(Input for this task begins)

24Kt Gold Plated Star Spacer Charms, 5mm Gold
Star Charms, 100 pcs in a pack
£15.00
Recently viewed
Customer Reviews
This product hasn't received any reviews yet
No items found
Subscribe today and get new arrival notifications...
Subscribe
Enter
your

(Input for this task ends)

» Activity: Retype the whole listing above exactly.

» Your solution:
24Kt Gold Plated Star Spacer Charms, 5mm Gold
Star Charms, 100 pcs in a pack
£15.00
Recently viewed
Customer Reviews
This product hasn't received any reviews yet
No items found
Subscribe today and get new arrival notifications...
Subscribe
Enter
your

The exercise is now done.